Wildlife campaigners have launched an operation to protect endangered freshwater pearl mussel sites.
A Scottish Natural Heritage (SNH) study found that 75% of the internationally important sites surveyed have suffered significant and lasting criminal damage.
This ranged from illegal pearl fishing to unauthorised river works which destroyed whole pearl mussel populations.
SNH said that in one river system in the west Highlands, a bed of at least 600 pearl mussels has disappeared in the past five years, with pearl fishing the only explanation.
Police and SNH today launched Operation Caesar, urging members of the public to report any suspicious activity in a bid to protect the species.
Scotland has 21 designated sites for pearl mussels, with Scottish rivers holding around half of the world's population of the species.
Of the nine Special Areas of Conservation (SACs) and Sites of Special Scientific Interest (SSSIs), surveyed by SNH in 2008/2009, damage was found at seven of them.
Iain Sime of SNH said: "Our findings have been shocking, appalling even, and it is clear that we must undertake urgent work to save this species from almost certain extinction in some areas.
"Unauthorised engineering in one river seems to have destroyed the most significant pearl mussel bed of around 900 animals in the lower reaches of the river.

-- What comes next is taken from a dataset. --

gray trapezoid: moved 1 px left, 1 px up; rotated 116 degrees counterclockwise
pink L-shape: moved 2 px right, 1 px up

"Another site has seen the killing, in less than a day, of 50% of the mussels in the burn - making any recovery from the remaining animals extremely difficult. Operation Caesar has been launched to enlist the help of people in trying to stop these crimes."

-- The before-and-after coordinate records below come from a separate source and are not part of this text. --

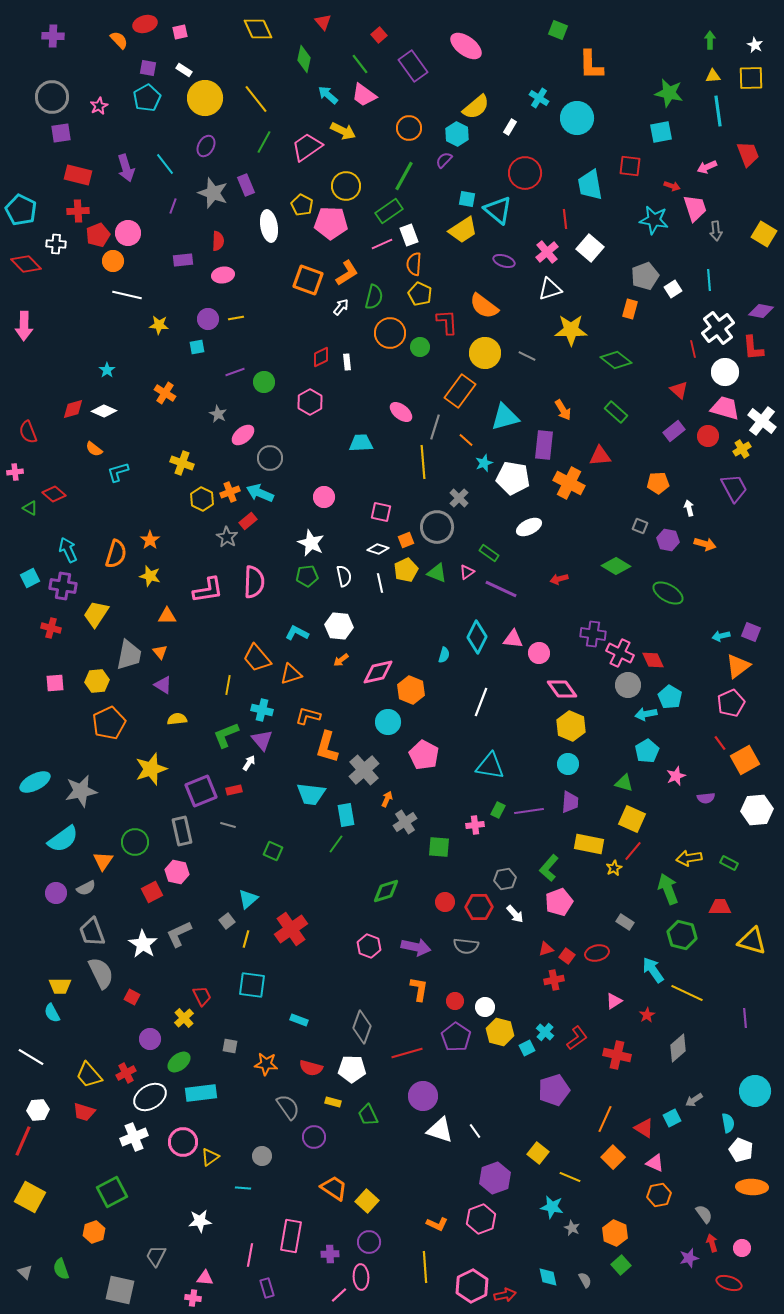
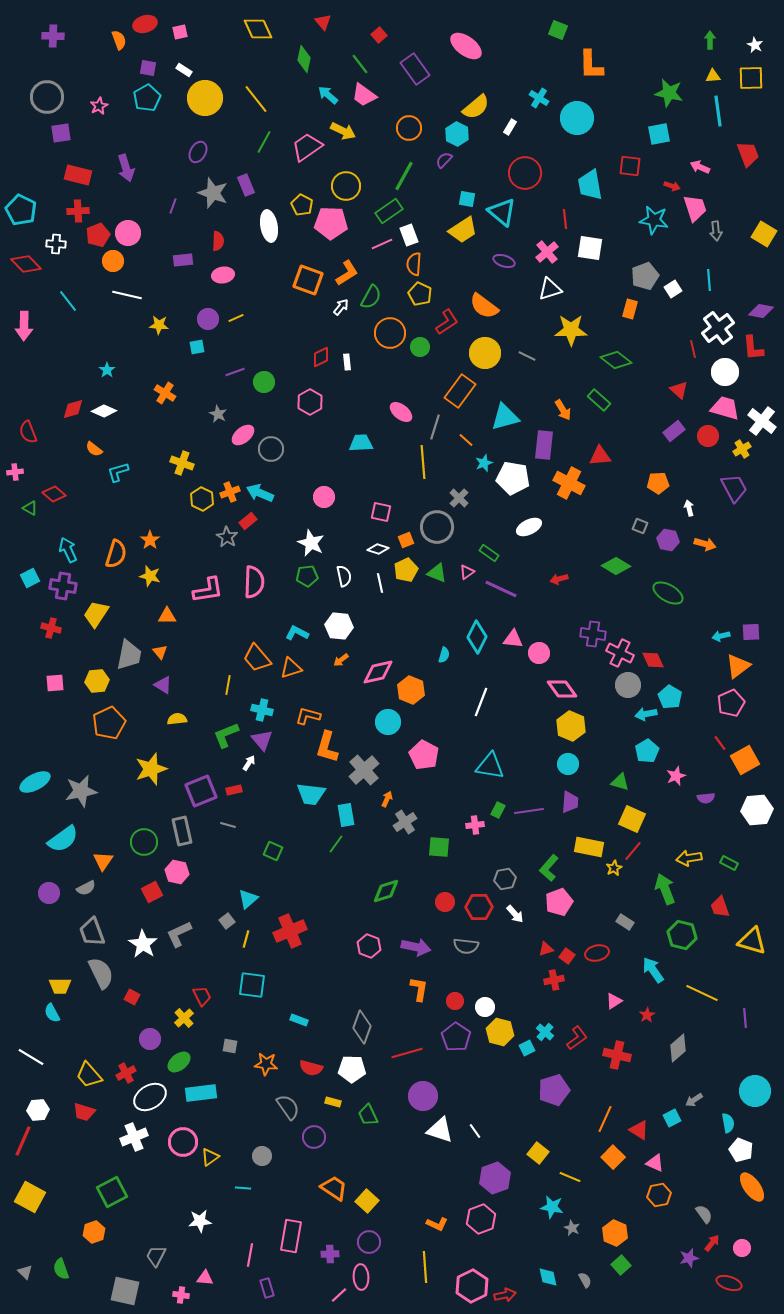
orange semicircle at (119, 40): rotated 24 degrees clockwise
purple rectangle at (413, 66): moved 2 px right, 3 px down
gray circle at (52, 97): moved 5 px left
cyan square at (661, 132): moved 2 px left, 2 px down
purple ellipse at (206, 146): moved 8 px left, 6 px down
cyan line at (165, 164): moved 97 px left, 137 px down
pink arrow at (707, 167): moved 7 px left; rotated 48 degrees clockwise
cyan triangle at (498, 210): moved 4 px right, 2 px down
white square at (590, 248): rotated 32 degrees counterclockwise
green semicircle at (374, 297): moved 3 px left; rotated 15 degrees clockwise
yellow line at (236, 318): rotated 14 degrees counterclockwise
red L-shape at (447, 322): rotated 60 degrees clockwise
green rectangle at (616, 412): moved 17 px left, 12 px up
gray circle at (270, 458): moved 1 px right, 9 px up
purple square at (751, 632): rotated 24 degrees counterclockwise
orange triangle at (291, 674): moved 6 px up
green triangle at (624, 783): moved 4 px left, 1 px up
green circle at (135, 842): moved 9 px right
yellow rectangle at (589, 844): moved 3 px down
green arrow at (668, 889): moved 3 px left
purple circle at (56, 893): moved 7 px left
red trapezoid at (720, 907): rotated 110 degrees counterclockwise
red cross at (291, 929): moved 1 px left, 2 px down; rotated 12 degrees clockwise
yellow line at (687, 993): moved 15 px right
red triangle at (644, 1128): moved 5 px left, 2 px down
orange ellipse at (752, 1187): rotated 52 degrees clockwise
red arrow at (712, 1243): rotated 54 degrees clockwise
gray square at (120, 1290): moved 5 px right, 1 px down
pink cross at (193, 1298): moved 12 px left, 3 px up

The mussels are protected under the Wildlife and Countryside Act 1981 and crimes against them carry the possibility of prison sentences.
Freshwater pearl mussels can grow to over 15cm long and live for more than a century. They are dark brown to black in colour and live at the bottom of clean, fast-flowing rivers.
Police urged people to be on the lookout for any suspicious activity in and around rivers, from people searching in rivers and shells on banks to vehicles parked early in the day.
Environment Minister Roseanna Cunningham said: "It is clear that the pearl mussel continues to suffer from indiscriminate and illegal ransacking by determined criminals. It is a UK wildlife crime priority and SNH has been tasked with co-ordinating action to try and halt this decline."